In all, Watson claimed eight major championships during his salad days on the PGA Tour. Those wins included five British Opens (1975, 1977, 1980, 1982 and 1983), one U.S. Open (1982), and two Masters titles (1977 and 1981). He was and always will be considered one of the great champions of his era.
Here’s what Watson had to say about the past, present and future:
Your five wins at the British Open Championship are a remarkable achievement. Most people talk about your second win in 1977 at Turnberry against Jack Nicklaus, but you almost never hear about your first in 1975 at Carnoustie in an 18-hole playoff win against Jack Newton. Can you describe that first win for us?

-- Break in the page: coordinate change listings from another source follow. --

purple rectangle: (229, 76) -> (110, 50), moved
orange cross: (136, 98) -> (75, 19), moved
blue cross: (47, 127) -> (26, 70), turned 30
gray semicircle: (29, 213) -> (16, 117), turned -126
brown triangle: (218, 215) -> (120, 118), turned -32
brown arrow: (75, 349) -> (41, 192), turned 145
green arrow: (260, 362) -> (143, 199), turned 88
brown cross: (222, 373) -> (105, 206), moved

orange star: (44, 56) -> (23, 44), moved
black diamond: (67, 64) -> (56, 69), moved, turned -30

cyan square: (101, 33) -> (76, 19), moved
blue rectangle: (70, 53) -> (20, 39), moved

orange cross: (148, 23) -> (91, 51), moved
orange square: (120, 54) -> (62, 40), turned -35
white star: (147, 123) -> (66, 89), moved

Carnoustie is renowned as one of the toughest of the Open rotation courses. That week it played a little easier than how it has in the past because there was very little wind until the fourth round. There was no rough and you just had to stay on the course and out of the bunkers. I got into a playoff with Jack Newton from Australia after making a birdie putt on the 18th hole. Before the last round I saw Byron Nelson along with [golf announcer] Chris Schenkel and I asked Byron for some advice on the final round and he said, ‘with the wind blowing as hard as it is, if you shoot even par you’ll be right there.’ And that’s exactly what I did.
Your ability to win and compete at British Open venues gave you a reputation as a “bad weather” golfer. Is that an accurate label or is there something else about that championship that elevates your game?

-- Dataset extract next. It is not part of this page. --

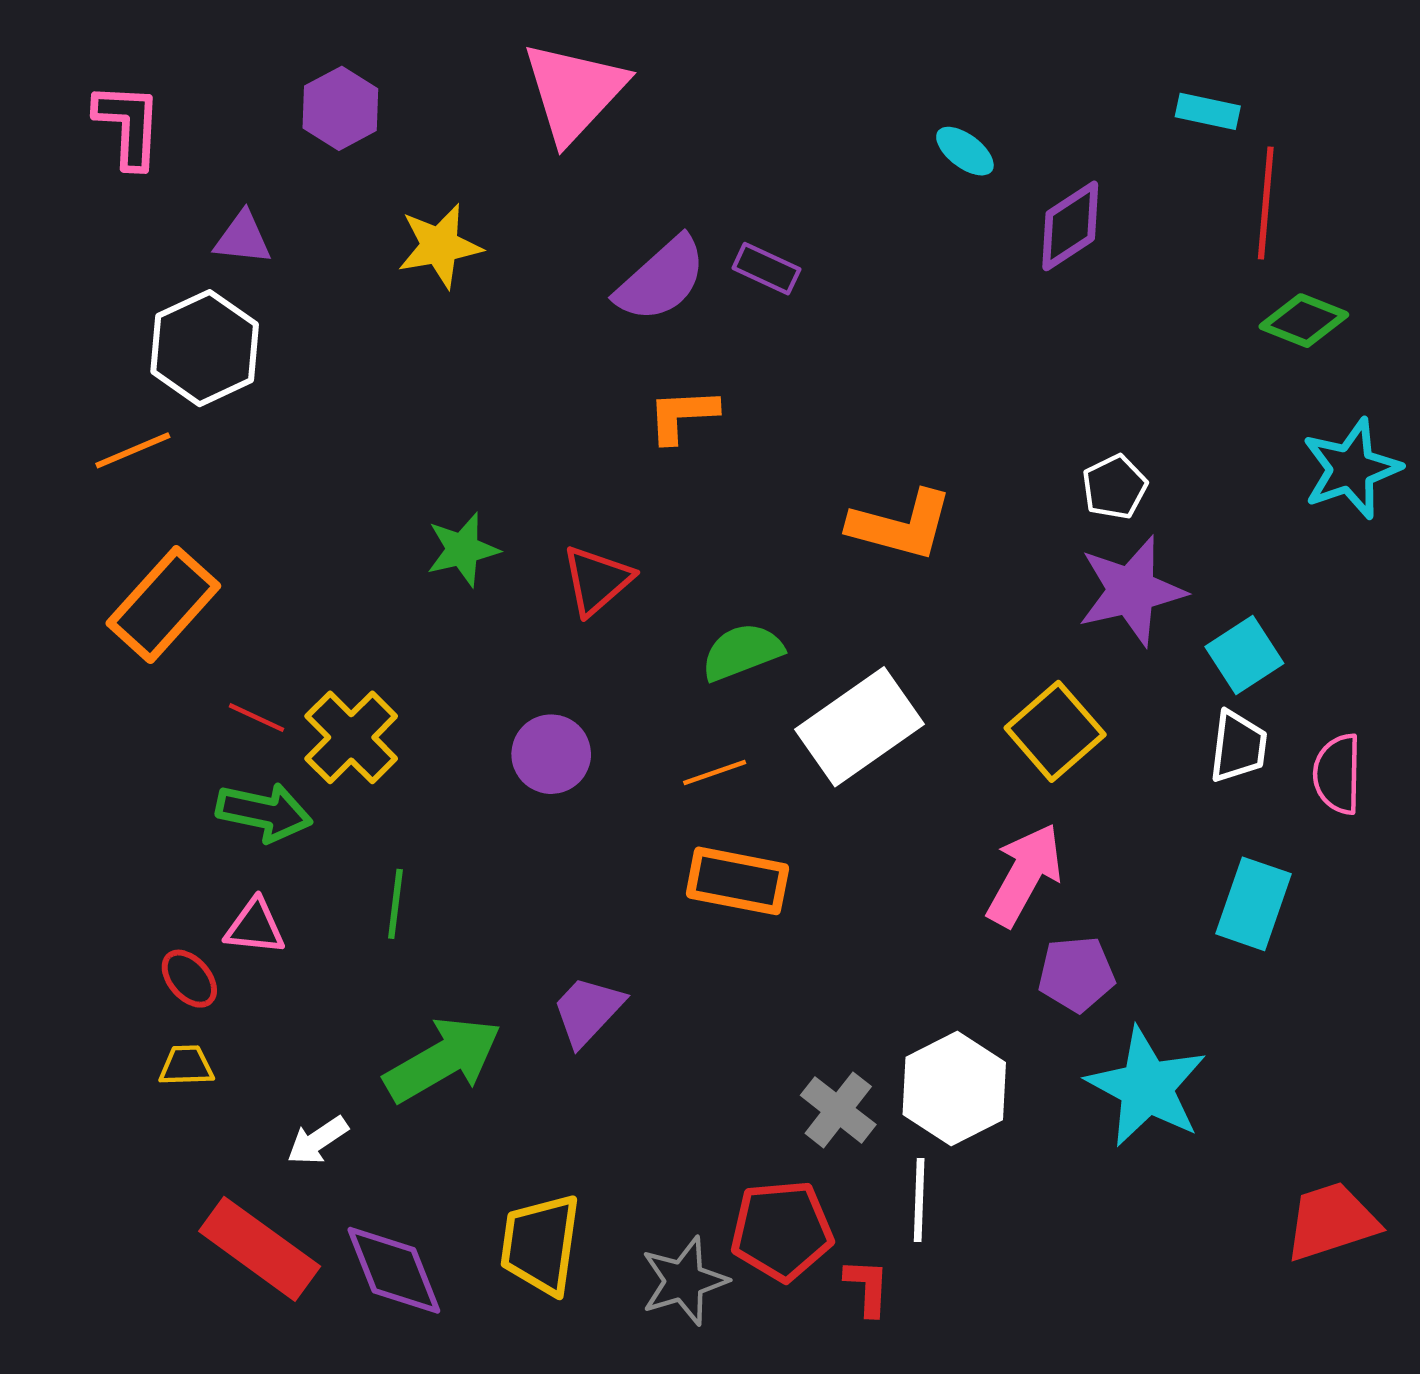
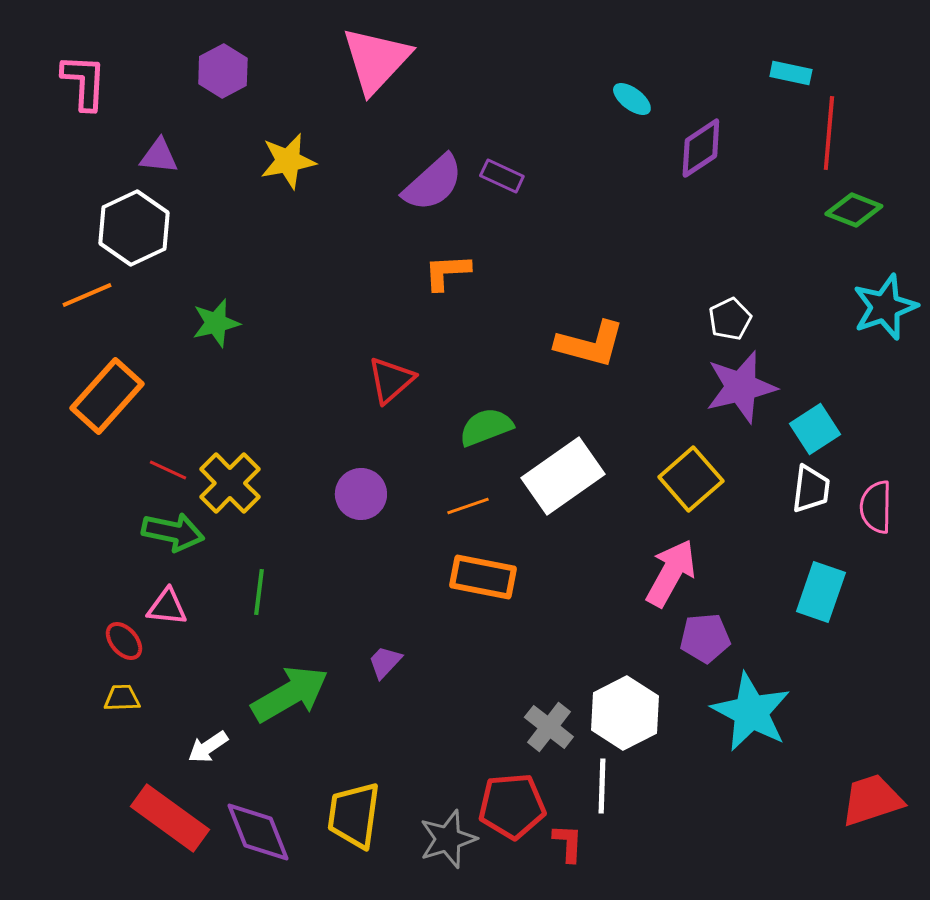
green star: (463, 550) -> (216, 323), moved
purple trapezoid: (588, 1011) -> (385, 662), size x0.7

I actually think the bad weather is a little overstated for the British Opens because we play in July and the weather is generally pretty good. I did have a good round at the Memorial tournament in 1979 when the conditions were horrible during the second round. I shot a 3-under-par 69 with sideways rain and tough wind and that round more than any other probably gave me a “bad weather player” label.
This year you’ll be back to back with the British Open at Royal Lytham & St. Annes and at Turnberry for the Senior British Open. What are your thoughts on those venues?
The St. Annes course has 206 bunkers on it and to negotiate those land mines should be your game plan. I was over there about a month ago and one of the bunkers took me four shots to get out. As far as Turnberry, I’m going back to a course I truly love and I believe I’ve played it more than any of the other players in the field. I hope my game is in shape when I get there.
Your three wins at the Senior British Open also must give you pride. How special is it to win majors on the Champions Tour?
I’m a competitor and I love to play competitive golf. If that’s the level that I’m playing then I want to win. I don’t try to compare the Champions Tour to the PGA Tour, although beating the kids would be a lot more important to anyone, especially at my age.
What American golfer today has the best game suited to winning the British Open?
I like Rickie Fowler’s ability from watching him last year. It was tough conditions at Royal St. Georges and his imagination and ability to move the ball in heavy wind conditions was great. I think from the new players he has a real good chance of winning multiple Open Championships.
It’s hard to imagine there was a time in your career when you were known as a guy who faded on Sundays and couldn’t win the big tournaments. How difficult was that for you at the time?
I didn’t know how to win when I first came out on Tour. It took me several times to figure it out and I think that happens to a lot of young players. The pressure of winning any tournament is difficult and many times it just doesn’t work out. But the more you’re in that pressure the more you understand it. I was fortunate to put myself in many pressure situations and finally I figured it out and had a breakout year in 1977 when I won a couple major championships and a few other tournaments.
What do you remember most about playing for Stanford and who were some of the better players in college during your time there?
I remember playing the Stanford golf course and Bud Finger was our coach and he was a good man. We didn’t have much of a budget and we played high schools and junior colleges because we didn’t have a travel budget. The best player at the time was Lanny Wadkins at Wake Forest, but we had our share of competition. During my senior year I decided to turn professional and I put in considerable effort in practicing to get ready and it changed my focus and that was a good thing.
You had a tournament in the past that raised money for the Stanford golf team. What is your involvement today with the team?
Every year after the PGA Tour stop in Napa at Silverado Country Club we’d invite the pros to come and play in the tournament. When I went to Stanford the budget for the golf team was $8,000 a year and you couldn’t do very much with that kind of money. That tournament along with a few friendly donors really helped upgrade the golf program.
You’re in a stage of your career where fans want to see you play as well as acknowledge you for past achievements. How special is your fan base to you?
I just hope they keep coming out to watch us play. I want to play for a few more years and I really want to give the fans the type of show they’re looking for.
What are you looking forward to the most after your playing career?
I think the transition from playing to not playing will be somewhat difficult. However, if you plan on what you’re going to be doing after your career it makes it a lot easier. I have several things on the horizon and if I continue to be in good health I hope to realize some of those goals.